Task to carry out:
Give the total of lines holding the word "Crochet" in the records below, and nothing else.

Records drawn from a dataset:
┄┄┄┄┄┄
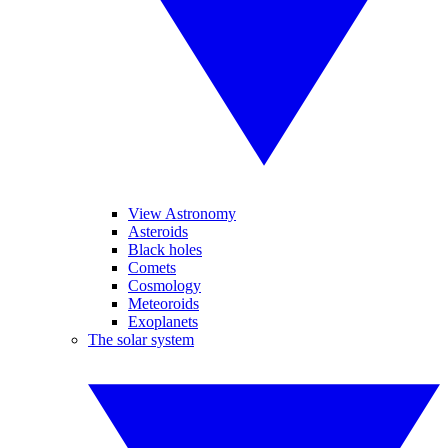
View Astronomy
Asteroids
Black holes
Comets
Cosmology
Meteoroids
Exoplanets
The solar system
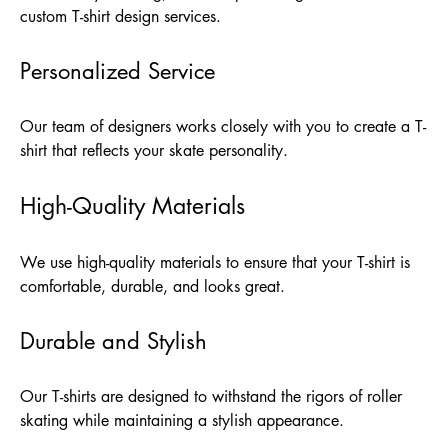
custom T-shirt design services.
Personalized Service
Our team of designers works closely with you to create a T-
shirt that reflects your skate personality.
High-Quality Materials
We use high-quality materials to ensure that your T-shirt is
comfortable, durable, and looks great.
Durable and Stylish
Our T-shirts are designed to withstand the rigors of roller
skating while maintaining a stylish appearance.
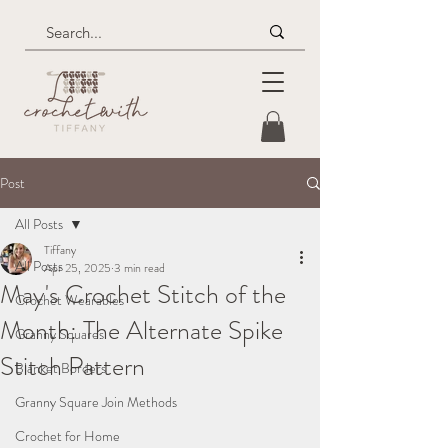
Post
All Posts
Tiffany
All Posts
Apr 25, 2025
3 min read
May's Crochet Stitch of the
Crochet Wearables
Month: The Alternate Spike
Granny Squares
Stitch Pattern
Blanket Borders
Granny Square Join Methods
Crochet for Home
┄┄┄┄┄┄
Answer space:
3